Carpenter couldn’t see what took place, but Eric Midkiff, circulation manager for the news, had a perfect view. He had pulled into the parking lot after the men were cuffed, and from 20 feet away, could see Thierbach on the back of the truck, petting Arzy.
“The dog was rubbing up against the cop,” Midkiff said. “He would rub the dog’s back and then push him away. All of a sudden, he just jumped down and shot the dog in the head.”
“I saw my dog convulse and shiver and take his last breath,” Carpenter said. “I saw the blood start to run down his face. I’m watching my dog die while I’m sitting in cuffs… He (the officer) thought he could shoot my dog and get away with it.”
Carpenter asked Thierbach why he shot his dog, and the officer “smirked” and said that the dog “nipped my toes.”
Midkiff was adamant that no bite happened.
“That dog did not bite that officer,” he avered. “The dog was wagging his tail, his tongue was hanging out.”
Carpenter is devastated. He describes 14-month-old as an “incredible friendly dog,” who had never been aggressive towards anyone.

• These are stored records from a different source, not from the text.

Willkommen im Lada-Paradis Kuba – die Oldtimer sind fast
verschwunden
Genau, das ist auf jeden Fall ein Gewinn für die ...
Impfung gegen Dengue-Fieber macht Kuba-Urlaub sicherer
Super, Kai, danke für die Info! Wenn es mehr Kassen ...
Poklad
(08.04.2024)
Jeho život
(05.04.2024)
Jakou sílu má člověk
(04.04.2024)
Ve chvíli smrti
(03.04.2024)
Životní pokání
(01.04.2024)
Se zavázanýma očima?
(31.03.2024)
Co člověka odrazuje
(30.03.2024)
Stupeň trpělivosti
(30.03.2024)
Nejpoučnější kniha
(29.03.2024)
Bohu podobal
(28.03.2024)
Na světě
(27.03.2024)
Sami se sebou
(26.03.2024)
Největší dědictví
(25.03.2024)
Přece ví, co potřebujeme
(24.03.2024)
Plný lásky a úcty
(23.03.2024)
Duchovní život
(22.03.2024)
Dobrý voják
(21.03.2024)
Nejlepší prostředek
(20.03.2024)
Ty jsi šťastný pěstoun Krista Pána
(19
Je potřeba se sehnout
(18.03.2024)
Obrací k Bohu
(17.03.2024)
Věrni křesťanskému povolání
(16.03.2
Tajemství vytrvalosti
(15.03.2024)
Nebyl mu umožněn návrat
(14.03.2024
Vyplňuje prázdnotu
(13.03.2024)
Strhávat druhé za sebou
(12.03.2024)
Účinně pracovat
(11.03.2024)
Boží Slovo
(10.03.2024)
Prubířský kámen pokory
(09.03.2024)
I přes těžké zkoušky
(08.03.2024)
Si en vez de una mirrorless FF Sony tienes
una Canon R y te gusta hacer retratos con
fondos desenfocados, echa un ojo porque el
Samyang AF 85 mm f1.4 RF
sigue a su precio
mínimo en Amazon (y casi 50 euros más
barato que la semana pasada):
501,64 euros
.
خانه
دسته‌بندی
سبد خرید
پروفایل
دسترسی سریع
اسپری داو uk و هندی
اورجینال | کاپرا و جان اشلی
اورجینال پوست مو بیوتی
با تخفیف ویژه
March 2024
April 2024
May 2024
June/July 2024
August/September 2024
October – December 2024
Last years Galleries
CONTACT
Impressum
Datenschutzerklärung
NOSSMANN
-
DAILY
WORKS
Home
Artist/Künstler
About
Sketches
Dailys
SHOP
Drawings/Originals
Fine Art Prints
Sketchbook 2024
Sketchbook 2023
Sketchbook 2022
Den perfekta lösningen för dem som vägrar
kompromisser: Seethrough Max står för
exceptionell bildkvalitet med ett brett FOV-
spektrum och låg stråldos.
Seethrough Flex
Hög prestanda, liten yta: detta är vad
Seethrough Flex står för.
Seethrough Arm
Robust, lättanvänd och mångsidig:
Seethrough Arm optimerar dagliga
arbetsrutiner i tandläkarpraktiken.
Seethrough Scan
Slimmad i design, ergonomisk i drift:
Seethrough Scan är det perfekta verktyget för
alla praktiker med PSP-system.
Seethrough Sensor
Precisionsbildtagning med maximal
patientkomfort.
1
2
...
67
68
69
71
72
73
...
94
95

“He could be backed up by a loud Chihuahua,” Carpenter said. “He was just a big teddy bear that you had to feed.”
The Sulphur PD responded accordingly – a refreshing change.
“I would like to take this opportunity to address the concerns in reference to the incident which occurred during the morning of April 28,” said Sulphur Police Chief Lewis Coats in a formal statement. “I want to assure you that this incident is being taken seriously and is being investigated thoroughly.”
Carpenter wasn’t going to take the trigger-happy officer’s actions lying down. He decided to stay in Sulphur until justice could be served for Arzy, but had no idea how impactful his story was. A fundraiser was started and $5,000 was donated to provide lodging for the man. A facebook page called Justice for Arzy was also created, and offers t-shirts and Arzy-shaped window decals to show support. Carpenter has been overwhelmed by the amount of support he has received.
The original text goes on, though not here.